System President Ray Cross cautioned in October against “tuition tunnel vision,” saying other factors — such as how much financial aid students receive and the time it takes them to get a degree — also affect how much students and families pay for college. The System’s $42.5 million budget request would fund student advising services and efforts to reduce time to get a degree, among other initiatives.
UW System officials have not yet said whether they support Walker’s call for a tuition cut.
“We are being cautious about commenting any further on the governor’s announcement to cut tuition until we know more details about his proposal and additional reaction by the Legislature,” System spokeswoman Stephanie Marquis said. “Until then, we will continue to aggressively pursue our common goals of college affordability and workforce development.”
The promise to backfill a tuition cut is the latest commitment to increase spending that has left some budget watchers wondering how Walker will balance the budget without resorting to the types of accounting gimmicks he criticized his predecessor for using.
He has also promised a “significant” though unspecified increase in general K-12 aid, more money for rural schools, nearly $70 million more for road maintenance and repairs, $65 million more for local road aid, $35.5 million more for broadband expansion and $10 million for a sales tax holiday.
“I find it difficult to understand how all these various promises can be fulfilled, unless you do them in very small, symbolic ways,” Wisconsin Taxpayers Alliance president Todd Berry said.
The last time tuition for in-state UW-Madison students decreased from one year to the next was more than 30 years ago, when it went from $892 for the 1980-81 school year to $865 in 1981-82.

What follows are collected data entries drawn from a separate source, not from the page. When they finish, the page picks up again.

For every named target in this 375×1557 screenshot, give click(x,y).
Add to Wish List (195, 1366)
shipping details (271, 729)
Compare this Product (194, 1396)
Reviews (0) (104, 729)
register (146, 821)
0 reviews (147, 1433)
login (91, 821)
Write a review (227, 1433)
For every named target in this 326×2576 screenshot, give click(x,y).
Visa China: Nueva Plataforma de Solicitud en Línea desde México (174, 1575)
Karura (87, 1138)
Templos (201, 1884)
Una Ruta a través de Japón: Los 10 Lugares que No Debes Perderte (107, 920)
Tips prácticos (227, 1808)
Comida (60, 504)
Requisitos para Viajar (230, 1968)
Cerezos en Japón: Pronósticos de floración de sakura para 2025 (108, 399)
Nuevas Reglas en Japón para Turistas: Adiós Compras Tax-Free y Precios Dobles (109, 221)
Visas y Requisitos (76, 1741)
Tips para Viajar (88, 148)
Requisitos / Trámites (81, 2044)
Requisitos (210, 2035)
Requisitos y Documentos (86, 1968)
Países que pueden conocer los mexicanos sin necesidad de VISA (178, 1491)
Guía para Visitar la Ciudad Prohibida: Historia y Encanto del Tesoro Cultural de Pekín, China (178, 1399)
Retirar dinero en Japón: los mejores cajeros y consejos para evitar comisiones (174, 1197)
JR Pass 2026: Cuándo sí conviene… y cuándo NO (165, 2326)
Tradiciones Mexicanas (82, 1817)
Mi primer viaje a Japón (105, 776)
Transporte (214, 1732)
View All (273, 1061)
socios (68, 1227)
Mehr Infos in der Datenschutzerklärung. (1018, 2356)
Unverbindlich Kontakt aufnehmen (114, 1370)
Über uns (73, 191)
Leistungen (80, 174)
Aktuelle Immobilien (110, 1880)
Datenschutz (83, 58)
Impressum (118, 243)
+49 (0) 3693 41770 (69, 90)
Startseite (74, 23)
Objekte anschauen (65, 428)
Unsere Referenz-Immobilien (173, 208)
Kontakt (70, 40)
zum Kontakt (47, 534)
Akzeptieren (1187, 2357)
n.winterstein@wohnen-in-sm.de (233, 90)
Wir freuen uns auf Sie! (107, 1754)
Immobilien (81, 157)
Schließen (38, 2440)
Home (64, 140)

Noel Radomski, executive director of the Wisconsin Center for the Advancement of Postsecondary Education and an expert on the history of the state’s universities, did not know of any time lawmakers mandated a tuition cut at UW schools.
From the mid-1980s until Walker and lawmakers froze UW System tuition in 2013, UW-Madison tuition and fees rose faster than the rate of inflation, according to data from the university’s financial aid office. Tuition and fees this year cost Wisconsin undergraduates $10,488.
University officials say increasing tuition costs, which matched the trend at public colleges and universities nationwide, were the result of declining state funding. Walker blamed the increases on “the growth of bureaucracies (and) of staffing.”
Other states have cut tuition
Tuition cuts have been one of the strategies lawmakers and institutions have used to rein in how much students and their families must pay, amid growing public scrutiny of rising college costs and debt loads.
Legislators in Minnesota and Washington state have in recent years cut tuition for students at public colleges and universities, and a handful of private colleges have done so as well.
Other states, including Wisconsin, have frozen tuition, while some have boosted funding for student financial aid programs. Wisconsin’s tuition freeze affects onnly undergraduate Wisconsin residents; tuition for out-of-state students and those in graduate or professional programs has continued to rise in recent years.
Democrats in Wisconsin have proposed legislation to allow people with student debt to refinance their loans, but the measure has not advanced in the Republican-dominated Capitol.
The La Crosse Tribune contributed to this report.